Controles de alcoholemia en los principales accesos de la ciudad, agentes de paisano y uniformados que eviten cualquier intento de tráfico de drogas cerca de La Alameda, patrullas que recorran la ciudad para controlar que no se venda alcohol a menores ni salga una sola gota de licor de las tiendas después de la noche, presencia notable de coches patrullas y agentes uniformados que disuadan de cualquier intento de saltarse la ley o intentar actos vandálicos amparado por la masa y puntos de regulación del tráfico que impidan el colapso en las inmediaciones de la Avenida de Granada, Avenida de Madrid y Paseo de la Estación. En el despliegue participarán todos: Policía Nacional, Policía Autonómica, Policía Local y Guardia Civil.

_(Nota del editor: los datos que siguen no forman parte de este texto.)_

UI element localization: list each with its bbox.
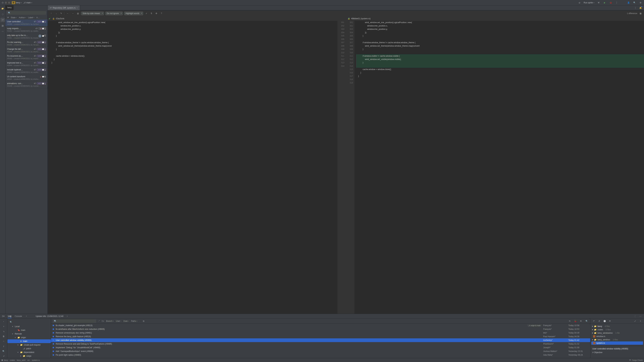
- pr-item[interactable]: include toplevel…🏷MERGED #9343 · created…: [5, 67, 48, 74]
- pr-item[interactable]: Change the def…🏷MERGED #9346 · created 0…: [5, 47, 48, 54]
- tree-cpr[interactable]: ▾📁create-pull-request: [8, 343, 51, 347]
- prev-diff-icon[interactable]: ↑: [49, 11, 53, 15]
- close-icon[interactable]: ×: [66, 315, 68, 318]
- editor-tab[interactable]: ⮂ Repository Diff: system.rs ×: [48, 5, 80, 10]
- settings-icon[interactable]: ⚙: [639, 1, 642, 4]
- pr-filter-author[interactable]: Author▾: [19, 16, 26, 19]
- pr-filter-label[interactable]: Label▾: [28, 16, 34, 19]
- file-row-selected[interactable]: system.rs: [591, 341, 643, 345]
- list-icon[interactable]: ▤: [76, 11, 80, 15]
- diff-settings-icon[interactable]: ⚙: [155, 11, 158, 15]
- sync-scroll-icon[interactable]: ⇅: [150, 11, 153, 15]
- pr-item[interactable]: Improved text w…🏷MERGED #9344 · created …: [5, 61, 48, 67]
- commit-row[interactable]: Remove the bevy_dylib feature (#9516)Pau…: [51, 335, 590, 338]
- ignore-mode-select[interactable]: Do not ignore: [105, 11, 123, 15]
- filter-paths[interactable]: Paths▾: [131, 320, 138, 322]
- pr-filter-funnel-icon[interactable]: ⧩: [7, 16, 9, 19]
- history-icon[interactable]: 🕘: [603, 319, 606, 323]
- minimize-window-icon[interactable]: [5, 2, 7, 4]
- tree-origin[interactable]: ▾📁origin: [8, 336, 51, 339]
- close-icon[interactable]: ×: [76, 7, 78, 9]
- commit-row[interactable]: fix wireframe after MeshUniform size red…: [51, 327, 590, 331]
- file-row[interactable]: window.rs: [591, 335, 643, 338]
- filter-user[interactable]: User▾: [116, 320, 122, 322]
- expand-icon[interactable]: ↗: [2, 354, 6, 358]
- tree-remote[interactable]: ▾Remote: [8, 332, 51, 336]
- branch-tree[interactable]: 🔍 ▾Local 🔖main ▾Remote ▾📁origin ★main ▾📁…: [8, 319, 51, 358]
- file-row[interactable]: ▾📁bevy_winit/src 2 files: [591, 338, 643, 341]
- pr-item[interactable]: Fix doc warning…🏷MERGED #9348 · created …: [5, 40, 48, 47]
- debug-icon[interactable]: 🐞: [609, 1, 612, 4]
- revert-icon[interactable]: ↶: [592, 319, 596, 323]
- pr-filter-assignee[interactable]: A…: [36, 16, 40, 19]
- pr-item[interactable]: User controlled …🏷MERGED #9355 · created…: [5, 19, 48, 26]
- collapse-icon[interactable]: ‹: [2, 320, 6, 323]
- close-window-icon[interactable]: [2, 2, 4, 4]
- help-icon[interactable]: ?: [160, 11, 163, 15]
- commit-tool-icon[interactable]: ◌: [0, 12, 5, 16]
- highlight-mode-select[interactable]: Highlight words: [124, 11, 143, 15]
- expand-icon[interactable]: ⤢: [633, 319, 637, 323]
- nav-back-icon[interactable]: ←: [66, 11, 70, 15]
- run-config-selector[interactable]: Run sprite ▾: [584, 1, 594, 4]
- delete-icon[interactable]: 🗑: [2, 335, 6, 338]
- pull-requests-tool-icon[interactable]: ⮂: [0, 18, 5, 22]
- regex-icon[interactable]: .*: [98, 320, 100, 322]
- tab-log[interactable]: Log: [8, 314, 12, 318]
- commit-row[interactable]: Remove Resource and add Debug to TaskPoo…: [51, 342, 590, 346]
- changed-files-tree[interactable]: ▾📁bevy 4 files ▾📁crates 3 files ▾📁bevy_w…: [590, 324, 644, 346]
- pr-filter-state[interactable]: State▾: [11, 16, 17, 19]
- file-row[interactable]: ▾📁bevy_window/src 1 file: [591, 331, 643, 335]
- pr-item[interactable]: only take up to the m…🏷 #9351 · created …: [5, 33, 48, 40]
- commit-row[interactable]: Add `GamepadButtonInput` event (#9008)Jo…: [51, 350, 590, 353]
- commits-search-input[interactable]: [56, 320, 95, 322]
- tree-origin-main[interactable]: ★main: [8, 339, 51, 343]
- code-with-me-icon[interactable]: 👤: [626, 1, 630, 4]
- structure-tool-icon[interactable]: ▤: [0, 23, 5, 28]
- collapse-icon[interactable]: ⤢: [144, 11, 148, 15]
- open-new-tab-icon[interactable]: ⧉: [142, 319, 146, 323]
- tree-cargo[interactable]: ▾📁cargo: [8, 354, 51, 358]
- commit-list[interactable]: fix shader_material_glsl example (#9513)…: [51, 324, 590, 358]
- refresh-icon[interactable]: ⟲: [568, 319, 572, 323]
- pr-item[interactable]: Fix incorrent do…🏷MERGED #9345 · created…: [5, 54, 48, 61]
- commit-row[interactable]: User controlled window visibility (#9355…: [51, 338, 590, 342]
- nav-fwd-icon[interactable]: →: [71, 11, 75, 15]
- cherry-pick-icon[interactable]: 🍒: [574, 319, 577, 323]
- checkout-icon[interactable]: ↘: [2, 330, 6, 333]
- tree-dependabot[interactable]: ▾📁dependabot: [8, 351, 51, 354]
- file-row[interactable]: ▾📁crates 3 files: [591, 328, 643, 331]
- edit-icon[interactable]: ✎: [59, 11, 63, 15]
- build-icon[interactable]: ⚒: [597, 1, 600, 4]
- hide-panel-icon[interactable]: —: [639, 314, 642, 318]
- close-icon[interactable]: ×: [639, 319, 642, 323]
- pr-item[interactable]: animations: con…🏷MERGED #9338 · created …: [5, 81, 48, 88]
- pr-item[interactable]: UI content transform🏷 #9341 · created 03…: [5, 74, 48, 81]
- commits-search[interactable]: 🔍: [53, 320, 96, 323]
- diff-body[interactable]: winit_window.set_ime_position(LogicalPos…: [48, 21, 644, 314]
- pr-repo-tab[interactable]: bevy: [5, 5, 14, 10]
- next-diff-icon[interactable]: ↓: [54, 11, 58, 15]
- pr-list[interactable]: User controlled …🏷MERGED #9355 · created…: [5, 19, 48, 314]
- branch-selector[interactable]: ⎇ main ▾: [23, 1, 32, 4]
- add-icon[interactable]: ＋: [2, 325, 6, 328]
- fetch-icon[interactable]: ⤓: [2, 345, 6, 348]
- pr-item[interactable]: rusty imports …🏷DRAFT #9352 · created 04…: [5, 26, 48, 33]
- notifications-icon[interactable]: 🔔: [639, 6, 642, 10]
- tree-patch[interactable]: ⎇patch: [8, 347, 51, 351]
- show-icon[interactable]: 👁: [579, 319, 583, 323]
- filter-branch[interactable]: Branch▾: [106, 320, 114, 322]
- tree-local[interactable]: ▾Local: [8, 325, 51, 328]
- more-icon[interactable]: ⋮: [615, 1, 618, 4]
- file-row[interactable]: ▾📁bevy 4 files: [591, 325, 643, 328]
- editor-more-icon[interactable]: ⋮: [634, 6, 637, 10]
- preview-icon[interactable]: 👁: [608, 319, 612, 323]
- viewer-mode-select[interactable]: Side-by-side viewer: [81, 11, 104, 15]
- file-list-icon[interactable]: ▦: [639, 11, 642, 15]
- commit-row[interactable]: Remove unnecessary doc string (#9481)lel…: [51, 331, 590, 335]
- project-selector[interactable]: B bevy ▾: [12, 1, 22, 4]
- run-icon[interactable]: ▶: [603, 1, 606, 4]
- more-tools-icon[interactable]: ⋯: [0, 29, 5, 33]
- panel-options-icon[interactable]: ⋮: [633, 314, 637, 318]
- cargo-check-label[interactable]: Cargo Check: [632, 359, 643, 361]
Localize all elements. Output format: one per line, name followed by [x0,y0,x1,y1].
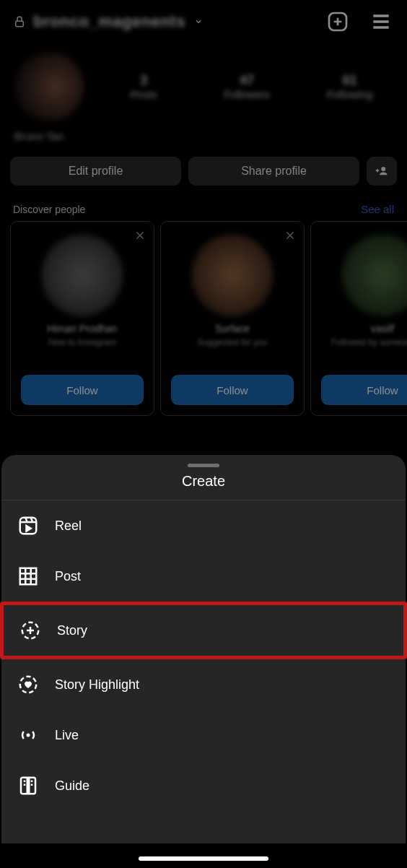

El alcalde, Miguel Sánchez de Alcázar, el subdelegado del Gobierno, Fernando Calahorro, y el delegado del Gobierno andaluz, Francisco Reyes, se reúnen hoy para decidir cómo impiden desmadres en la cita que circula por internet convocando a miles de jóvenes a celebrar un macrobotellón en La Alameda (al igual que ocurre en una veintena de ciudades de toda España). Cada administración desde el ámbito de las competencias y desde una premisa: sólo pueden paliar las posibles complicaciones que acierten a prever. Porque con la ley en la mano no se puede prohibir la concentración juvenil.
Toneladas de basura
Eso en lo que se refiere estrictamente a la seguridad ciudadana. Porque el dispositivo (que costará a los contribuyentes muchos miles de euros) abarca otros aspectos. Como el de la limpieza. El Ayuntamiento es el responsable. De ahí que prepare un amplio dispositivo dedicado a eliminar toda la basura que generen los jóvenes que asistan el viernes al macrobotellón. Operarios de la empresa concesionaria del servicio de limpieza, FCC, esperarán a que acabe la 'fiesta' para comenzar a limpiar. Cuando la ciudad se despierte -al menos esa es la intención- todo estará recogido. Y se esperan montañas de basura en unos jardines que, tal y como recalcan los miembros del equipo de Gobierno y los propios vecinos, es demasiado pequeño como para acoger a miles de jóvenes.
Enrique Carrillo, gerente de la empresa FCC, asegura que el Ayuntamiento aún no le ha comunicado nada al respecto, pero que sus hombres están preparados. No se atreve a calcular cuántos operarios y máquinas serán necesarios para limpiar La Alameda. «Todo depende del número de jóvenes que asistan, ya que cuando se convocó el último, al que acudieron unas mil personas, fue una tarea fácil».
No lo fue tanto en la pasada Fiesta de la Primavera, cuando unas 5.000 personas acudieron a La Alameda a celebrar la llegada del buen tiempo y dejaron tras su paso 8.000 kilos de basura, casi ocho veces mas de lo que se genera en un botellón celebrado cualquier fin de semana. En esta ocasión, el Ayuntamiento no quiere que le pille por sorpresa un fenómeno de estas magnitudes y asegura que se destinarán todos los recursos humanos y materiales que hagan falta. Ya se hace de forma habitual las mañanas de los viernes, sábados y domingos, cuando cuatro operarios limpian los 1.200 kilos de basura de media que dejan los jóvenes en la Plaza Jaén por la Paz (antes también en el Felipe Arche).